Dead Slow Hoot – Satellite

“Despite the careful intricacy of the track, the emotion at its core is delivered with unguarded sincerity, Hugo Lynch’s vocals confronting love and love with direct candour to paint a picture wistful and romantic and wise.” So we wrote of ‘All My Love Remains‘, a recent single from Dead Slow Hoot‘s new album, Orbits Intervened. Such earnestness marks the record, though, as singles like ‘Take It Or Leave It‘ and ‘Sleeping Before The Big Day‘ show, it is a release sprawling in style and scope. With the album now out, Dead Slow Hoot have shared final single ‘Satellite’ to further highlight this fact. An introspective song which starts out as a pleasantly upbeat slice of folk rock but eventually rises towards a cathartic crescendo, before clearing again as though with the newfound clarity of sudden epiphany.
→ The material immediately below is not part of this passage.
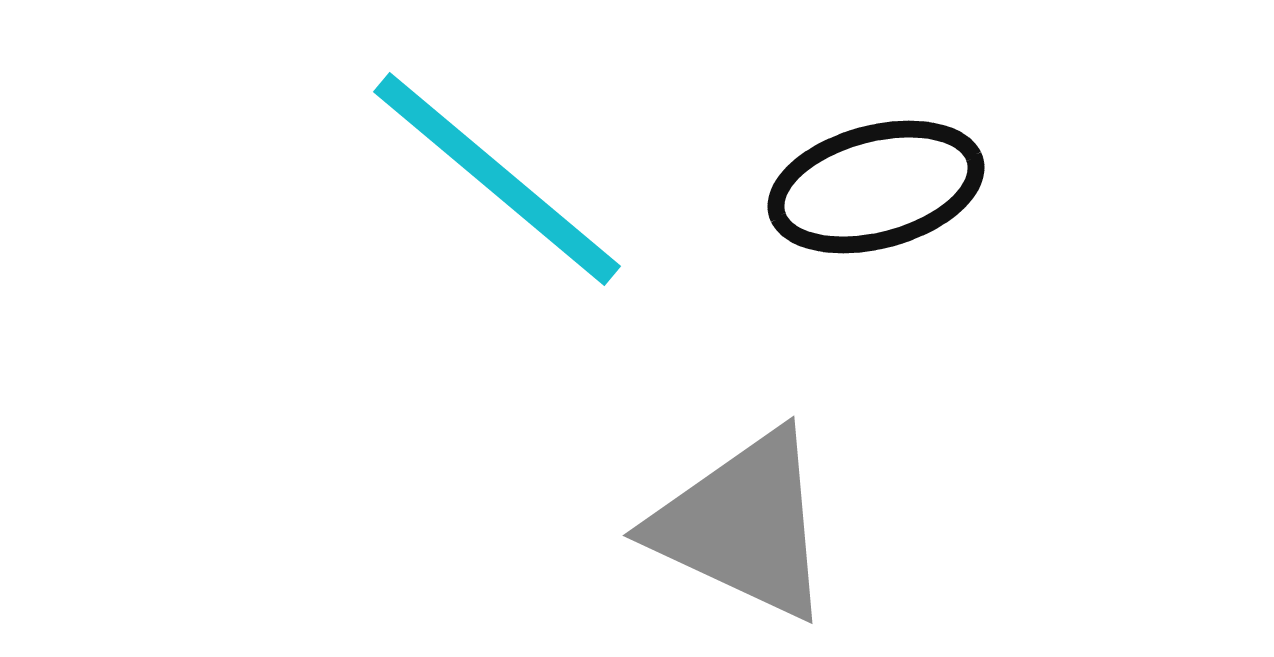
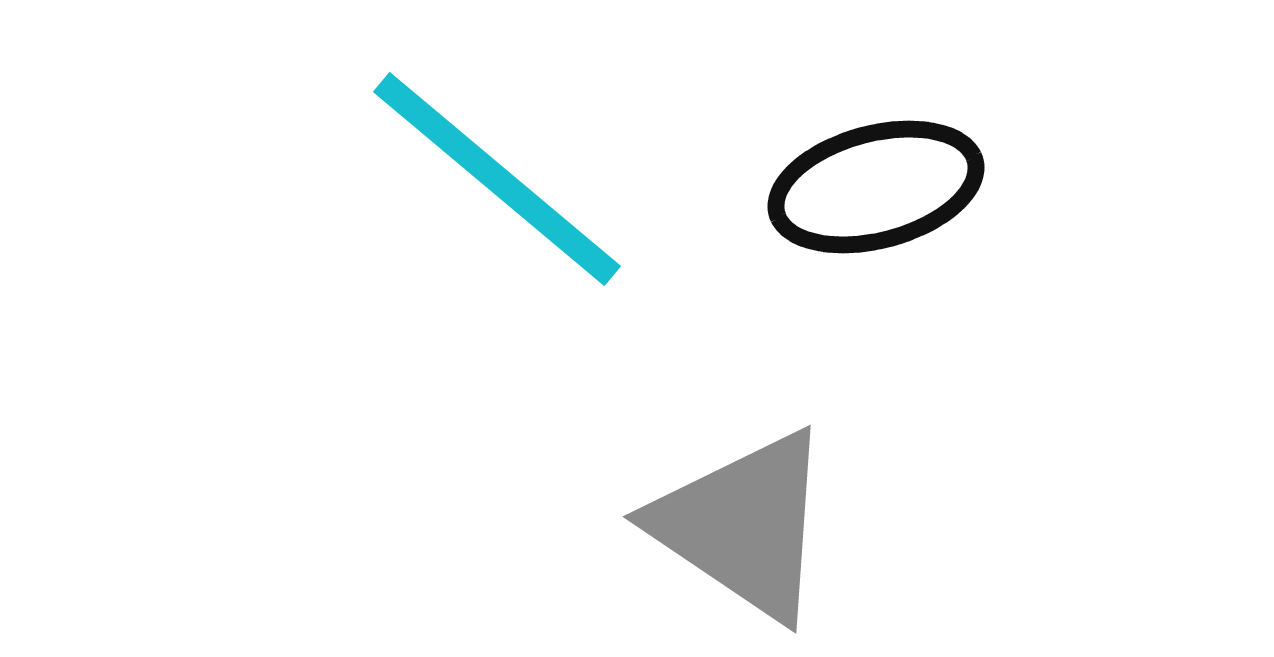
gray triangle: rotated 9 degrees clockwise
Orbits Intervened is out now and available from Bandcamp.

 

The Duke of Norfolk – I Have Never Seen Volcanoes

The recording project of Oklahoma-born songwriter and multi-instrumentalist Adam Thomas Howard, The Duke of Norfolk has made a name blurring the divide between reality and mythology, offering a brand of folk capable of both intimate detail and sweeping grandeur. Howard’s latest work sees him join forces with Ben Lanz (The National/Beirut/Sufjan Stevens), and new single ‘I Have Never Seen Volcanoes’ shows the fruits of the collaboration. Drawing on the Emily Dickinson poem of the same name, the track evokes the unfolding climate catastrophe in all of its sublime violence. “I have never seen / fire and dust spit / down the hillside, / smoke and choke the machine— / Ashen faces, ashen cowhide,” as the track opens. “Trace a line in the dirt; / cut it deeper, carve a border. / See the blood of the earth, / pump it then, play the driller.” The rest of the song fires forward as though charged by such imagery, finding a fervid rhythm and revelatory foreboding.

Till suspension morn
’Till suspension morn
‘Till the angel’s horn
When the break in the churning,
when the sleeping rise up like rosebay,
and the key starts to turn
like the dagger twist’d in the ribcage.

 

‘I Have Never Seen Volcanoes’ is out now and available from Bandcamp.

 

Editrix – The Big E

Not content to rest on their laurels after last year’s superb full-length Viewfinder (an album which made our favourites of 2024) and more recent single ‘I Don’t Miss You‘, Wendy Eisenberg has reunited with Steve Cameron and Josh Daniel and turned their attention back to Editrix. The band’s first new release since 2022, new album The Big E promises to be every bit as ambitious and intense as previous releases, finding the trio further apart geographically, but tight knit in their vision and execution. The title track and lead single gives an idea of what to expect, a song charged with energy yet slightly unnerved in tone, playing like the chaotic, frantic internal landscape of someone gripped by neurotic concerns. “This song is about alien visitors: hoping they’re friendly and curious like the best of us humans,” the band explain. “It’s also about aging, which feels like you’re an alien to certain generations including your younger selves, and the impossibility of being understood.”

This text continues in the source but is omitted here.